Leonard Gibson

Leonard Gibson was born in 1926 in Athabasca, Alberta, and raised in Vancouver, British Columbia. His parents were African-American settlers who migrated from Oklahoma in 1911. From an early age, Gibson was a self-taught dancer by copying Gene Kelly and Sammy Davis Jr. from their movies; he later taught his sister Thelma and brother Austin “Chic” to dance. He was performing for pay by age five and touring locally before ten. As a teenager, he took ballet classes with Vancouver teacher Mara McBirney, and later spent a year training (1947/48) at the Katherine Dunham School of Arts and Research in New York City. In addition to tap and ballet, he trained in Afro-Cuban, modern and flamenco.
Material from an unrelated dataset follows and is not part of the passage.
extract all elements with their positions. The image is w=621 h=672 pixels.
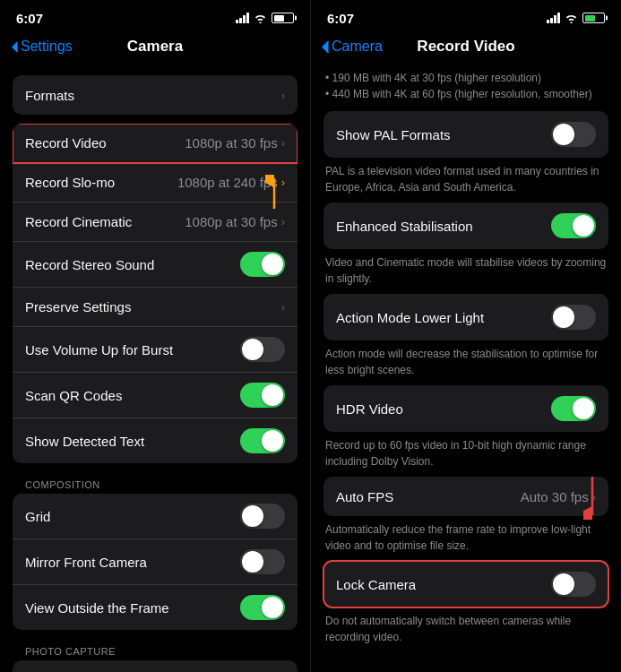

Gibson had a prolific performing career on stages, in night clubs and on television in Canada, the U.S. and Britain including on the CBC, BBC and in the film Cleopatra with Elizabeth Taylor and Richard Burton. He founded the Negro Workshop Dance Group in the late 1940s and was choreographer and performer for Bamboula: A Day in the West Indies, one of the first interracial television shows on the CBC. In the 1970s Gibson relocated to Toronto where he opened his own studio. His influence as a teacher and advocate for the preservation of dances of the African Diaspora is wide spread and celebrated. Leonard Gibson died February 11, 2008.

Leonard Gibson was inducted into the Dance Collection Danse Encore! Dance Hall of Fame in 2019.